ABOUT THIS TASK: Go through the entries and copy every line that has the string "separator" in it.

SUPPLIED DATA:
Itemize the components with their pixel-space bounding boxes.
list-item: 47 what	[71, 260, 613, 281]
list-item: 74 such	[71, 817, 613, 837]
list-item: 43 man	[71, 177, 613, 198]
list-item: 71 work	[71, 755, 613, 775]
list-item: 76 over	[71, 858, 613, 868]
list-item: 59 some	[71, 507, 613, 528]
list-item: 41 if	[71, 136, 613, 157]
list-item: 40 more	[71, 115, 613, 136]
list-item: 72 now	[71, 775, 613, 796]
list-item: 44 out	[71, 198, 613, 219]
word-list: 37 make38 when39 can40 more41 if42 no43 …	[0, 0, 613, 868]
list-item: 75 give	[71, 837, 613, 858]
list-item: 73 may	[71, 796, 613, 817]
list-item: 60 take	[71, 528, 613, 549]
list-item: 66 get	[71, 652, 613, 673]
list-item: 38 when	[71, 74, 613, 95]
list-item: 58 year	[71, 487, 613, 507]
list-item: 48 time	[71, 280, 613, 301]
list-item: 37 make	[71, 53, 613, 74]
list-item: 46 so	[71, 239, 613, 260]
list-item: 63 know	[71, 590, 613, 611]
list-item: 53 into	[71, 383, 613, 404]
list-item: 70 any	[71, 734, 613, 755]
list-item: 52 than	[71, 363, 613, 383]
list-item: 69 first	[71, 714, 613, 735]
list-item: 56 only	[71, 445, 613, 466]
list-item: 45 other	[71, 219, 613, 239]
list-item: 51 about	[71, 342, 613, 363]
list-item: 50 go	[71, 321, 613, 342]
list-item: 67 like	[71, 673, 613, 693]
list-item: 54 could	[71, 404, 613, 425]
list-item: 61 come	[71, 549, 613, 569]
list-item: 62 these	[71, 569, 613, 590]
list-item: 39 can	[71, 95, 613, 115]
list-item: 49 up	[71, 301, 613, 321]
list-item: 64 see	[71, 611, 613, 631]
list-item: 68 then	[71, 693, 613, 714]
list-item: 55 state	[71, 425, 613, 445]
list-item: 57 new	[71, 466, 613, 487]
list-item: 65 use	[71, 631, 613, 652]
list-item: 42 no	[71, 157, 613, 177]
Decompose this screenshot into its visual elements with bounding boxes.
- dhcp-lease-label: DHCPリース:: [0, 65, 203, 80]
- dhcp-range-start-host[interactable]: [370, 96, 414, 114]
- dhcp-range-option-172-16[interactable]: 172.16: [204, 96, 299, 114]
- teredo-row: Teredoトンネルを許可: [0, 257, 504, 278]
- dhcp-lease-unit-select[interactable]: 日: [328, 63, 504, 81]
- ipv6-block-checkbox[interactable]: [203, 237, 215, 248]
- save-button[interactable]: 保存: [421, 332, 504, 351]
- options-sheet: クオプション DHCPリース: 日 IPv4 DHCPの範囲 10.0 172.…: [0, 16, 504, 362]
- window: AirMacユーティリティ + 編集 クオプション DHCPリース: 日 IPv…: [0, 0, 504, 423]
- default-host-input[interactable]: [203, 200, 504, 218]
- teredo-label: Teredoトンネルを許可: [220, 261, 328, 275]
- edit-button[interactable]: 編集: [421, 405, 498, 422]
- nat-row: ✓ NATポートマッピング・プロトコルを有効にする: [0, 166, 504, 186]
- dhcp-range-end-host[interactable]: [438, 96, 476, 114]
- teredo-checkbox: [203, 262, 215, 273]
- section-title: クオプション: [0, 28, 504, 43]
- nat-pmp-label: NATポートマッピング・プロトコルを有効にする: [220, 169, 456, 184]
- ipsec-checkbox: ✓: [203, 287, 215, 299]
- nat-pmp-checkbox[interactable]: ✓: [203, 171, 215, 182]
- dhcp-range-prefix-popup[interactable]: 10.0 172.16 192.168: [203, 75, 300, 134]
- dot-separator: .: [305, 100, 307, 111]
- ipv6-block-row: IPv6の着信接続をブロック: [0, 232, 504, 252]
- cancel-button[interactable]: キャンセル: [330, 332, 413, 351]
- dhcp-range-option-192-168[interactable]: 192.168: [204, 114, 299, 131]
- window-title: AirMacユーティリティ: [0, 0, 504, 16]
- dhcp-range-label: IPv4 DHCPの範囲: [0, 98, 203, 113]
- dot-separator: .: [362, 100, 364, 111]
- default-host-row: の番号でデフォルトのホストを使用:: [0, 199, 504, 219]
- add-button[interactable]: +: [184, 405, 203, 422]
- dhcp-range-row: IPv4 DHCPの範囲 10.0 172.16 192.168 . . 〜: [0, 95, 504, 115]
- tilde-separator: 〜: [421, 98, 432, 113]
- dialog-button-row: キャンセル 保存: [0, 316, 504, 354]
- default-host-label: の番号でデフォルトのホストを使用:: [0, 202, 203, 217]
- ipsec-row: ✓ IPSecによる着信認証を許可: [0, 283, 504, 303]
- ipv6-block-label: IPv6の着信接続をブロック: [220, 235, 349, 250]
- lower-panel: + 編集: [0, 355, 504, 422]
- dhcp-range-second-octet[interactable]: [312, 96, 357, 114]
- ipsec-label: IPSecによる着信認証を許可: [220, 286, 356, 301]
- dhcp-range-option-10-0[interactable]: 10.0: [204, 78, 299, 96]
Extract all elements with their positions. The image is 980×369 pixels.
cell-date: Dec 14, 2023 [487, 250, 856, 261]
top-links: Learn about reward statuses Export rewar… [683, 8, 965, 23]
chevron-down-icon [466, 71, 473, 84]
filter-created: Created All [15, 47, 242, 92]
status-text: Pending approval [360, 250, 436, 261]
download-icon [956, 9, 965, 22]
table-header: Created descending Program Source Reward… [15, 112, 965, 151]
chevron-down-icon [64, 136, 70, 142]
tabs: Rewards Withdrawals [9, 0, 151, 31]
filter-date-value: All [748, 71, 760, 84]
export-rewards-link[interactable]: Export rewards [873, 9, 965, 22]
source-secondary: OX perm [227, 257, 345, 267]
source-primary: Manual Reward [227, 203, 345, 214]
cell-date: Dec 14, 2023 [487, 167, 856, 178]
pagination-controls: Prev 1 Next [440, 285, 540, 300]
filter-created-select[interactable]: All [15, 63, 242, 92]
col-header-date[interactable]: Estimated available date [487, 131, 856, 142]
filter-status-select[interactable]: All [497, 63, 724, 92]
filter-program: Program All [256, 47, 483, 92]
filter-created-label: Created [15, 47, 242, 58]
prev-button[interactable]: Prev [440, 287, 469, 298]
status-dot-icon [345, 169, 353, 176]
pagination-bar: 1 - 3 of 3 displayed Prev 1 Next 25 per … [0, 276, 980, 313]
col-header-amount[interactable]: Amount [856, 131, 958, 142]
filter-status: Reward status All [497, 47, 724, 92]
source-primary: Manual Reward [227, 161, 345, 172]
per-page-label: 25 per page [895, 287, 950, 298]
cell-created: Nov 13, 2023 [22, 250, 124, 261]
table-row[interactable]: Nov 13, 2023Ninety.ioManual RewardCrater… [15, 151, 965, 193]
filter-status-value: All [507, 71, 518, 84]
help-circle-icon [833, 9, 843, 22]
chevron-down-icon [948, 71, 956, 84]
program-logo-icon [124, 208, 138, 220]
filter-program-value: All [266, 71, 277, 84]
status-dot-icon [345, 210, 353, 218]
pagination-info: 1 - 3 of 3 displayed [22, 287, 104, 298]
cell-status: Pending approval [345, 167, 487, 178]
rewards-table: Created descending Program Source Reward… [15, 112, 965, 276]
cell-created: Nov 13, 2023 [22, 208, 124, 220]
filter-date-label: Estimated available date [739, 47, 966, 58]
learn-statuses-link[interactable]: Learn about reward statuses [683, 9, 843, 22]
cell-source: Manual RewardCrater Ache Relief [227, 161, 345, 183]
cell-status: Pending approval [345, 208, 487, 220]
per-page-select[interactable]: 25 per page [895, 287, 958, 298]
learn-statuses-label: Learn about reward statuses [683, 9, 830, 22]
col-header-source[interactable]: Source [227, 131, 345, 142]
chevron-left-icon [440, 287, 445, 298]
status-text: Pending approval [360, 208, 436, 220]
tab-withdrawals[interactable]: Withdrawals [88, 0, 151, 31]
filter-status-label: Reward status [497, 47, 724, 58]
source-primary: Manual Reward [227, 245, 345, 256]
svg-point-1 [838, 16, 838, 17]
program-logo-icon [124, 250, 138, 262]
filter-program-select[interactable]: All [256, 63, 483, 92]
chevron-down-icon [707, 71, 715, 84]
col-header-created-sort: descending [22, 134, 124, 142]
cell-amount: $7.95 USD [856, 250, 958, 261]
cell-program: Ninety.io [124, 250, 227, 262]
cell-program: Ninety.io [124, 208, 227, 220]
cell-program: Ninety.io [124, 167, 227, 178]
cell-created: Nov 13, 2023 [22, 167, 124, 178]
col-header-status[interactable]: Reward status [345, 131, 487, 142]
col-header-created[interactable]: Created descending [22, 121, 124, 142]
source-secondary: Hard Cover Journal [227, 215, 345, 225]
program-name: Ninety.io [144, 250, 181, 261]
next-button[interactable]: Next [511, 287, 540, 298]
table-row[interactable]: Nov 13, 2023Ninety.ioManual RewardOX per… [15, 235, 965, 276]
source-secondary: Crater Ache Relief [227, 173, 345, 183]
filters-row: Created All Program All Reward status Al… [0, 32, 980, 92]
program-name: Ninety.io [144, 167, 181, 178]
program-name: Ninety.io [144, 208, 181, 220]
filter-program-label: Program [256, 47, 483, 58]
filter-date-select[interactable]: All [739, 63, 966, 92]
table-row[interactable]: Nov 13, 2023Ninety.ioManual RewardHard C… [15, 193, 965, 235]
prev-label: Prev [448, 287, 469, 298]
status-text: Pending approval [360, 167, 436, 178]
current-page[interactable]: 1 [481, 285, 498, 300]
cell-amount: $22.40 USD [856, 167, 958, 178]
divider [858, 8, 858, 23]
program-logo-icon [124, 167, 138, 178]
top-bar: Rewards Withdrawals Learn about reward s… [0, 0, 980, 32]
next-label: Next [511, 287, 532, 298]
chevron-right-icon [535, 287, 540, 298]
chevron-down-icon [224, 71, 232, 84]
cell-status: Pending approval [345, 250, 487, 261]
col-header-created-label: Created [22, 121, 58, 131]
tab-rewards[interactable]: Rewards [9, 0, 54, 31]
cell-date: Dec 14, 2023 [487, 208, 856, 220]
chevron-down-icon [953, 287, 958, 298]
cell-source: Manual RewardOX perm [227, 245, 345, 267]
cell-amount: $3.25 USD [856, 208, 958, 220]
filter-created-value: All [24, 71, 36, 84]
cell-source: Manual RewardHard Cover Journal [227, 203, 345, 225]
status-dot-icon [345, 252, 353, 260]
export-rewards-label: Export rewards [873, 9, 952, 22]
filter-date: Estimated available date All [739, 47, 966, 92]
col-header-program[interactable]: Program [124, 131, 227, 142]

RESPONSE TO THE TASK:
- dot-separator: .: [305, 100, 307, 111]
- dot-separator: .: [362, 100, 364, 111]
- tilde-separator: 〜: [421, 98, 432, 113]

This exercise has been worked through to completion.